Top of RECORDS PROVIDED

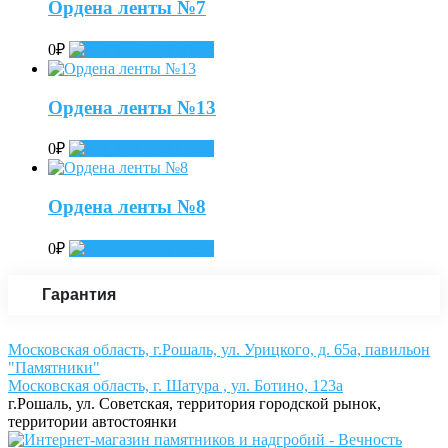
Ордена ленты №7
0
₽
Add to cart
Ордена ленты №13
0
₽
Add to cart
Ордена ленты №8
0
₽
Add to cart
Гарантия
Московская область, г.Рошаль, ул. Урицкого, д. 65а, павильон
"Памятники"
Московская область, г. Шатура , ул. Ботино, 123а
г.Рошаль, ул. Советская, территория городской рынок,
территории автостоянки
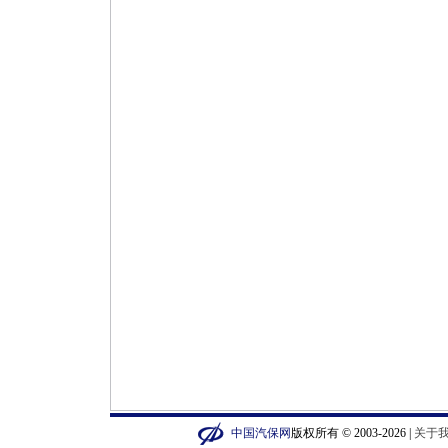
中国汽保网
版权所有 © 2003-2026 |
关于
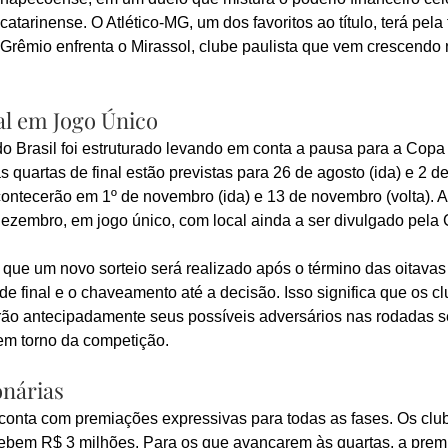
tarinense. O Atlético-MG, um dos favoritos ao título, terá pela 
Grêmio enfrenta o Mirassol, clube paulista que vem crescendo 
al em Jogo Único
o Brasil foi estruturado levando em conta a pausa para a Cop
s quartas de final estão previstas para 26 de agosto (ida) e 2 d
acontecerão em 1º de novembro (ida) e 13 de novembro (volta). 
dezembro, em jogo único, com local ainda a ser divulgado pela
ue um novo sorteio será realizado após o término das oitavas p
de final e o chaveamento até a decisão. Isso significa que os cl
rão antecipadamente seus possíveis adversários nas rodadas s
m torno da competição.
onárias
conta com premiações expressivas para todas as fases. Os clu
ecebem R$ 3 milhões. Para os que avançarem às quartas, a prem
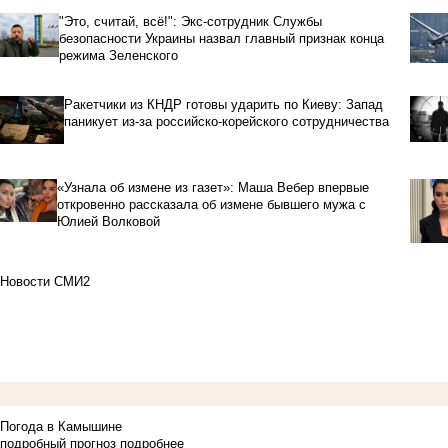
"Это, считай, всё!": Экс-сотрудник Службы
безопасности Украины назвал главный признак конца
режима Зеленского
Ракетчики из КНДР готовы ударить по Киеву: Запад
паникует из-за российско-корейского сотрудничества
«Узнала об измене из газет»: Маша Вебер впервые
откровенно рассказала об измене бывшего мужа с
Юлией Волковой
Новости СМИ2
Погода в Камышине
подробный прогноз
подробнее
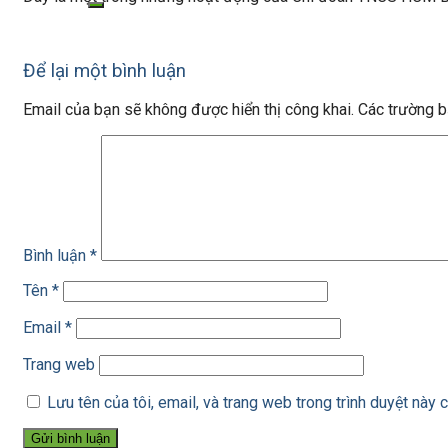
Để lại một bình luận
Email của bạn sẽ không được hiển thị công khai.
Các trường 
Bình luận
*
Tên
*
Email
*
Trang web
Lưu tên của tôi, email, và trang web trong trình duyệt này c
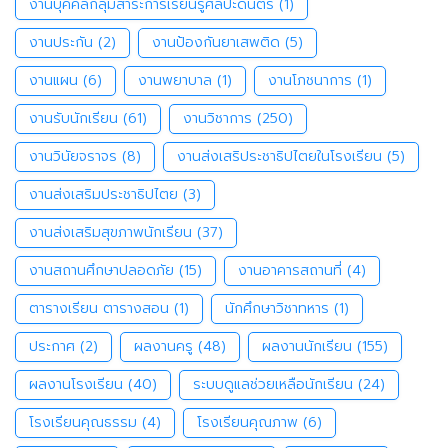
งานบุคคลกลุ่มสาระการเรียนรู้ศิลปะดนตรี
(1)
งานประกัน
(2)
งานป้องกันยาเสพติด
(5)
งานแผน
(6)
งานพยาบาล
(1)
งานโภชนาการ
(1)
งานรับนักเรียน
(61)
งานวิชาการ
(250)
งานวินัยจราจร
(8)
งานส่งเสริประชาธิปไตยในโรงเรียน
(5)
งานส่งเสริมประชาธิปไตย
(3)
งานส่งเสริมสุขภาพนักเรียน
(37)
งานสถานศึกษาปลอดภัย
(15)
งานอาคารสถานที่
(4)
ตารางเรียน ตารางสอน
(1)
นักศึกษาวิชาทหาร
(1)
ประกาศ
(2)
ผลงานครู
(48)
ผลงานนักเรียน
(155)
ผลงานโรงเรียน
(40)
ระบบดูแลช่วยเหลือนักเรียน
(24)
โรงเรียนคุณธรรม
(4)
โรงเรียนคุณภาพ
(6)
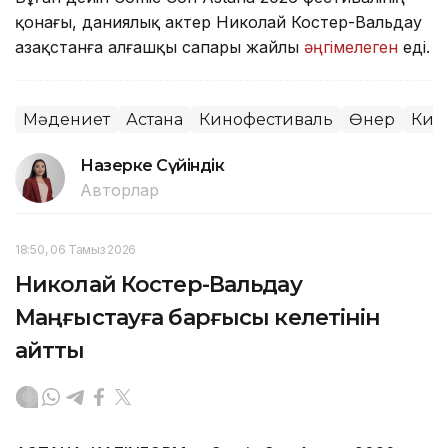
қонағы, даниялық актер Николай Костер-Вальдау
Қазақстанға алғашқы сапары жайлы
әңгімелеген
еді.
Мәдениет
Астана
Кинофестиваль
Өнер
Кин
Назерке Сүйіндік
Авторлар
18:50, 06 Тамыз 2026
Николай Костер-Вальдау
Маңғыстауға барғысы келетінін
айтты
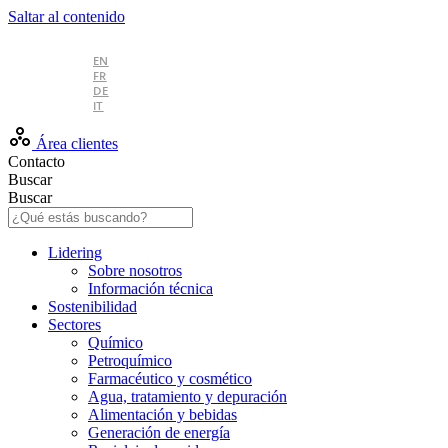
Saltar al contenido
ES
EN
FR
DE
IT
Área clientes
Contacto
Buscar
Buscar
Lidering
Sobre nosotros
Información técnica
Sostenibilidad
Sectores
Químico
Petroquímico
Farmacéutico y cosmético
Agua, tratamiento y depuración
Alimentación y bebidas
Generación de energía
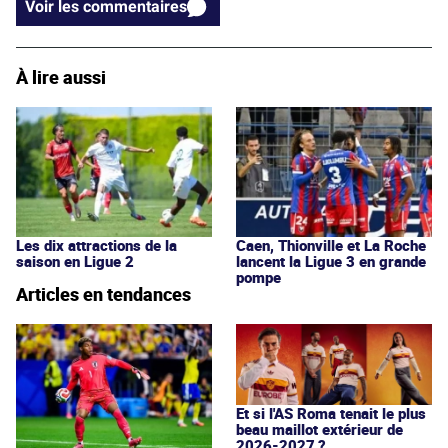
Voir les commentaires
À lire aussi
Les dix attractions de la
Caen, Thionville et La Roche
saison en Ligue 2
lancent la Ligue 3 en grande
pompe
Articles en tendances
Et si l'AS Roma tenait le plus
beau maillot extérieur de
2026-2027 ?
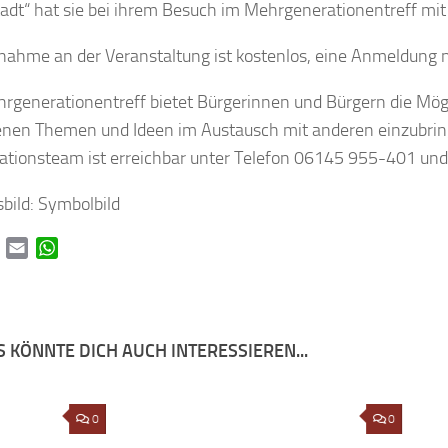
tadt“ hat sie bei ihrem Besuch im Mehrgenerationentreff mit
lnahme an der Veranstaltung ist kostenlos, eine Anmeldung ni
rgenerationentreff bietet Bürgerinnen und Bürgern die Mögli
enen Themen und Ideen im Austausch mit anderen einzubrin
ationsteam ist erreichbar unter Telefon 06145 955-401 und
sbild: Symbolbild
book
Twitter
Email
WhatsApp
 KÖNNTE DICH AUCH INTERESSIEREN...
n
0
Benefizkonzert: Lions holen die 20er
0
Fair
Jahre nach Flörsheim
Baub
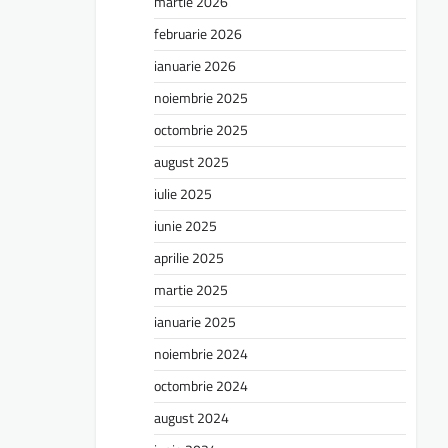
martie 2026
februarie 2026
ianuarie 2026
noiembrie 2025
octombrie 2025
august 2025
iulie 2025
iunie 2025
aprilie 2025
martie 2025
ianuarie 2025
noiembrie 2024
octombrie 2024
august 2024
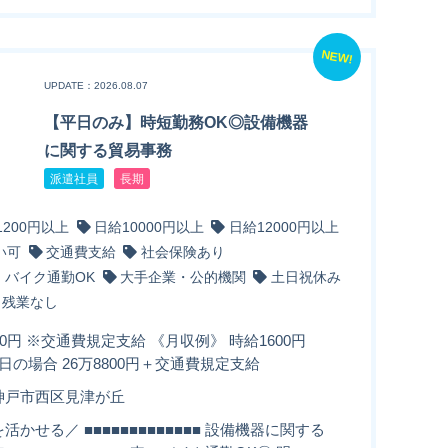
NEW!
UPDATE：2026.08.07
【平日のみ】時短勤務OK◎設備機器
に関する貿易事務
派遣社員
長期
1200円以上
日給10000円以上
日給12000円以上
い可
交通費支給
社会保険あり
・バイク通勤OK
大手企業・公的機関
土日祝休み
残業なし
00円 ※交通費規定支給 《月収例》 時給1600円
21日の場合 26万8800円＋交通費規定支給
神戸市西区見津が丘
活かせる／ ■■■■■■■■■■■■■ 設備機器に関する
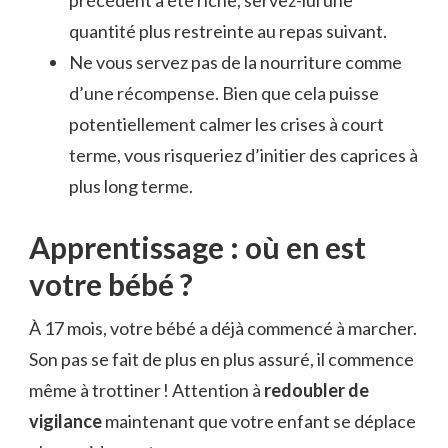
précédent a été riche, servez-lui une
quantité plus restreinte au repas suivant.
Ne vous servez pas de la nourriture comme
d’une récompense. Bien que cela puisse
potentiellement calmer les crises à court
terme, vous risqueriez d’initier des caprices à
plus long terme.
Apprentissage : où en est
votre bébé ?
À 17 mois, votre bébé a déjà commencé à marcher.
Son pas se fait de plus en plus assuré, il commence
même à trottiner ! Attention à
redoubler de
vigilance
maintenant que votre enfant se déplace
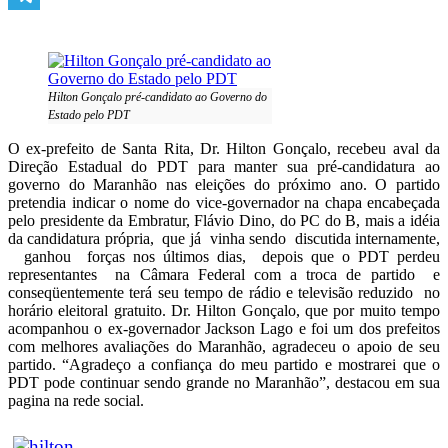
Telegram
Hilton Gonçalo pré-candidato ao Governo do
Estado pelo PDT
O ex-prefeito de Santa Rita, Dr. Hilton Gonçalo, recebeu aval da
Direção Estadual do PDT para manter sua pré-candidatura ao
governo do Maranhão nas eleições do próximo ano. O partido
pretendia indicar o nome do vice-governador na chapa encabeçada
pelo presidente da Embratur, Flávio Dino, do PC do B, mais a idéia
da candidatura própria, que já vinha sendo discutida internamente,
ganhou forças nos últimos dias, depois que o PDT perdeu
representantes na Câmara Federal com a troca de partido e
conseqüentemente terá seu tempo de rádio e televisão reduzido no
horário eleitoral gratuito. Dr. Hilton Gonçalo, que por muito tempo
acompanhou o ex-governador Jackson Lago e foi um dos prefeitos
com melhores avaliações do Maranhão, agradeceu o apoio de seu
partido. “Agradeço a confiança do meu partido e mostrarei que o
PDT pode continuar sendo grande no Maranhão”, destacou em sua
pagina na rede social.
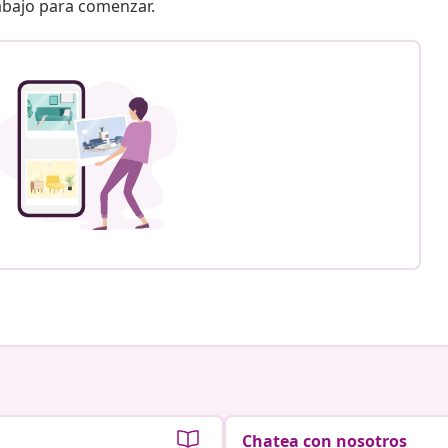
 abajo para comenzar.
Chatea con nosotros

Bottom of RECORDS PROVIDED

TASK INSTRUCTIONS:
All entries are to be retyped exactly. Omit any embedded images.

RESULT FOR THIS EXERCISE:
Ордена ленты №7
0
₽
Add to cart
Ордена ленты №13
0
₽
Add to cart
Ордена ленты №8
0
₽
Add to cart
Гарантия
Московская область, г.Рошаль, ул. Урицкого, д. 65а, павильон
"Памятники"
Московская область, г. Шатура , ул. Ботино, 123а
г.Рошаль, ул. Советская, территория городской рынок,
территории автостоянки
中国汽保网
版权所有 © 2003-2026 |
关于
tarinense. O Atlético-MG, um dos favoritos ao título, terá pela 
Grêmio enfrenta o Mirassol, clube paulista que vem crescendo 
al em Jogo Único
o Brasil foi estruturado levando em conta a pausa para a Cop
s quartas de final estão previstas para 26 de agosto (ida) e 2 d
acontecerão em 1º de novembro (ida) e 13 de novembro (volta). 
dezembro, em jogo único, com local ainda a ser divulgado pela
ue um novo sorteio será realizado após o término das oitavas p
de final e o chaveamento até a decisão. Isso significa que os cl
rão antecipadamente seus possíveis adversários nas rodadas s
m torno da competição.
onárias
conta com premiações expressivas para todas as fases. Os clu
ecebem R$ 3 milhões. Para os que avançarem às quartas, a prem
"Это, считай, всё!": Экс-сотрудник Службы
безопасности Украины назвал главный признак конца
режима Зеленского
Ракетчики из КНДР готовы ударить по Киеву: Запад
паникует из-за российско-корейского сотрудничества
«Узнала об измене из газет»: Маша Вебер впервые
откровенно рассказала об измене бывшего мужа с
Юлией Волковой
Новости СМИ2
Погода в Камышине
подробный прогноз
подробнее
Để lại một bình luận
Email của bạn sẽ không được hiển thị công khai.
Các trường 
Bình luận
*
Tên
*
Email
*
Trang web
Lưu tên của tôi, email, và trang web trong trình duyệt này c
งานบุคคลกลุ่มสาระการเรียนรู้ศิลปะดนตรี
(1)
งานประกัน
(2)
งานป้องกันยาเสพติด
(5)
งานแผน
(6)
งานพยาบาล
(1)
งานโภชนาการ
(1)
งานรับนักเรียน
(61)
งานวิชาการ
(250)
งานวินัยจราจร
(8)
งานส่งเสริประชาธิปไตยในโรงเรียน
(5)
งานส่งเสริมประชาธิปไตย
(3)
งานส่งเสริมสุขภาพนักเรียน
(37)
งานสถานศึกษาปลอดภัย
(15)
งานอาคารสถานที่
(4)
ตารางเรียน ตารางสอน
(1)
นักศึกษาวิชาทหาร
(1)
ประกาศ
(2)
ผลงานครู
(48)
ผลงานนักเรียน
(155)
ผลงานโรงเรียน
(40)
ระบบดูแลช่วยเหลือนักเรียน
(24)
โรงเรียนคุณธรรม
(4)
โรงเรียนคุณภาพ
(6)
қонағы, даниялық актер Николай Костер-Вальдау
Қазақстанға алғашқы сапары жайлы
әңгімелеген
еді.
Мәдениет
Астана
Кинофестиваль
Өнер
Кин
Назерке Сүйіндік
Авторлар
18:50, 06 Тамыз 2026
Николай Костер-Вальдау
Маңғыстауға барғысы келетінін
айтты
Saltar al contenido
ES
EN
FR
DE
IT
Área clientes
Contacto
Buscar
Buscar
Lidering
Sobre nosotros
Información técnica
Sostenibilidad
Sectores
Químico
Petroquímico
Farmacéutico y cosmético
Agua, tratamiento y depuración
Alimentación y bebidas
Generación de energía
Voir les commentaires
À lire aussi
Les dix attractions de la
Caen, Thionville et La Roche
saison en Ligue 2
lancent la Ligue 3 en grande
pompe
Articles en tendances
Et si l'AS Roma tenait le plus
beau maillot extérieur de
2026-2027 ?
tadt“ hat sie bei ihrem Besuch im Mehrgenerationentreff mit
lnahme an der Veranstaltung ist kostenlos, eine Anmeldung ni
rgenerationentreff bietet Bürgerinnen und Bürgern die Mögli
enen Themen und Ideen im Austausch mit anderen einzubrin
ationsteam ist erreichbar unter Telefon 06145 955-401 und
sbild: Symbolbild
book
Twitter
Email
WhatsApp
 KÖNNTE DICH AUCH INTERESSIEREN...
n
0
Benefizkonzert: Lions holen die 20er
0
Fair
Jahre nach Flörsheim
Baub
martie 2026
februarie 2026
ianuarie 2026
noiembrie 2025
octombrie 2025
august 2025
iulie 2025
iunie 2025
aprilie 2025
martie 2025
ianuarie 2025
noiembrie 2024
octombrie 2024
august 2024
NEW!
UPDATE：2026.08.07
【平日のみ】時短勤務OK◎設備機器
に関する貿易事務
派遣社員
長期
1200円以上
日給10000円以上
日給12000円以上
い可
交通費支給
社会保険あり
・バイク通勤OK
大手企業・公的機関
土日祝休み
残業なし
00円 ※交通費規定支給 《月収例》 時給1600円
21日の場合 26万8800円＋交通費規定支給
神戸市西区見津が丘
活かせる／ ■■■■■■■■■■■■■ 設備機器に関する
précédent a été riche, servez-lui une
quantité plus restreinte au repas suivant.
Ne vous servez pas de la nourriture comme
d’une récompense. Bien que cela puisse
potentiellement calmer les crises à court
terme, vous risqueriez d’initier des caprices à
plus long terme.
Apprentissage : où en est
votre bébé ?
À 17 mois, votre bébé a déjà commencé à marcher.
Son pas se fait de plus en plus assuré, il commence
même à trottiner ! Attention à
redoubler de
vigilance
maintenant que votre enfant se déplace
Telegram
Hilton Gonçalo pré-candidato ao Governo do
Estado pelo PDT
O ex-prefeito de Santa Rita, Dr. Hilton Gonçalo, recebeu aval da
Direção Estadual do PDT para manter sua pré-candidatura ao
governo do Maranhão nas eleições do próximo ano. O partido
pretendia indicar o nome do vice-governador na chapa encabeçada
pelo presidente da Embratur, Flávio Dino, do PC do B, mais a idéia
da candidatura própria, que já vinha sendo discutida internamente,
ganhou forças nos últimos dias, depois que o PDT perdeu
representantes na Câmara Federal com a troca de partido e
conseqüentemente terá seu tempo de rádio e televisão reduzido no
horário eleitoral gratuito. Dr. Hilton Gonçalo, que por muito tempo
acompanhou o ex-governador Jackson Lago e foi um dos prefeitos
com melhores avaliações do Maranhão, agradeceu o apoio de seu
partido. “Agradeço a confiança do meu partido e mostrarei que o
PDT pode continuar sendo grande no Maranhão”, destacou em sua
pagina na rede social.
 abajo para comenzar.
Chatea con nosotros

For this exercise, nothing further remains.